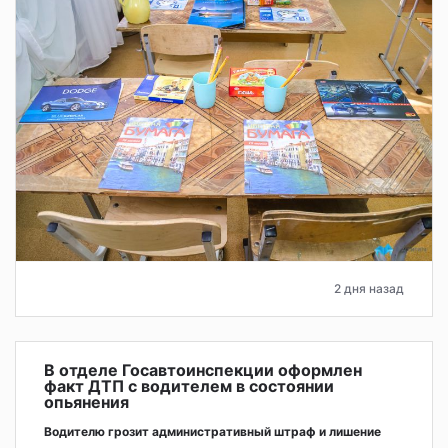
2 дня назад
В отделе Госавтоинспекции оформлен
факт ДТП с водителем в состоянии
опьянения
Водителю грозит административный штраф и лишение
-*-*-
**Requirement**
Every record must be copied exactly, with the pictures left out.

**Problem solution**
2 дня назад
В отделе Госавтоинспекции оформлен
факт ДТП с водителем в состоянии
опьянения
Водителю грозит административный штраф и лишение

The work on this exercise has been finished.